Rare inscribed copy of You Only Live Twice
A fine presentation copy of You Only Live Twice, inscribed by the author Ian Fleming to former CIA Director Allen Dulles is being offered for sale by London-based rare book dealer Peter Harrington for £27,500.
The first edition presentation copy features the inscription: “To Celestial Dulles-San from Miserable Fleming-San”.
The humorous mock-Japanese inscription reflects the subject matter of the book, yet also the familiarity between the two men, both having held senior positions in their nation’s respective intelligence agencies. Dulles, furthermore, is praised by name in the novel when M complains the CIA have stopped revealing information to MI6: “They regard that as their private preserve.
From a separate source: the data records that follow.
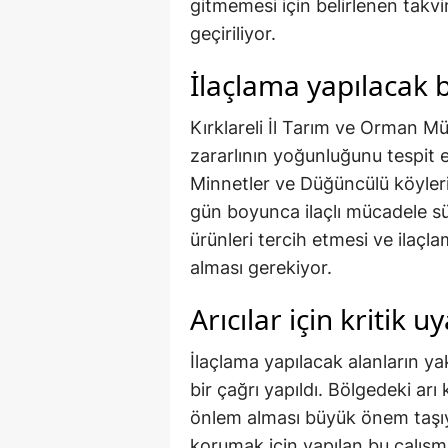
gitmemesi için belirlenen takv
geçiriliyor.
İlaçlama yapılacak 
Kırklareli İl Tarım ve Orman Mü
zararlının yoğunluğunu tespit 
Minnetler ve Düğüncülü köyler
gün boyunca ilaçlı mücadele sür
ürünleri tercih etmesi ve ilaçl
alması gerekiyor.
Arıcılar için kritik uy
İlaçlama yapılacak alanların yak
bir çağrı yapıldı. Bölgedeki arı
önlem alması büyük önem taşıyor
korumak için yapılan bu çalışma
When Allen Dulles was in charge, we used at least to get digests of any stuff that concerned us, but this new man McCone has cracked down on all that” (page 41).
Dulles notes this copy of the book and Fleming’s inscription to him in his 1969 work Great Spy Stories from Fiction. Although Dulles is recorded as having a full set of the James Bond novels all presented by Fleming, this is the only example Peter Harrington could trace on the market.
You Only Live Twice was the eleventh Bond novel, based on Japanese material that Fleming had gathered on his five-week foreign jaunt on behalf of The Sunday Times, the basis of his non-fiction Thrilling Cities (1963). It was the last Bond story published in his lifetime. The film adaptation, starring Sean Connery as Bond, was released in 1967.
A close friend of Fleming, Allen Dulles (1893-1969) served as director of the CIA from 1953 to 1961 under Eisenhower and Kennedy. He was consequently a significant figure in the early Cold War, overseeing the coup d’états in Iran and Guatemala, the Lockheed U-2 aircraft program, the Project MKUltra mind control program, and the Bay of Pigs Invasion. It is difficult to imagine a more appropriate presentation for the spy novel.
Dulles first encountered Fleming’s work when Jacqueline Kennedy gave him a copy of From Russia with Love in 1956. He sought a meeting with the author, one which did not in fact happen until 1959, when “over a suitably epicurean meal in London’s West End, they struck up an instant rapport. This was perhaps not suprising. Dulles was a warm Anglophile, while Fleming had got on very well with the Americans with whom he had worked during the war… both possessed a visceral conviction (opponents would call it paranoia) that the Russians were plotting night and day against the West” (Moran, p. 211). They maintained correspondence until Fleming’s death in 1964.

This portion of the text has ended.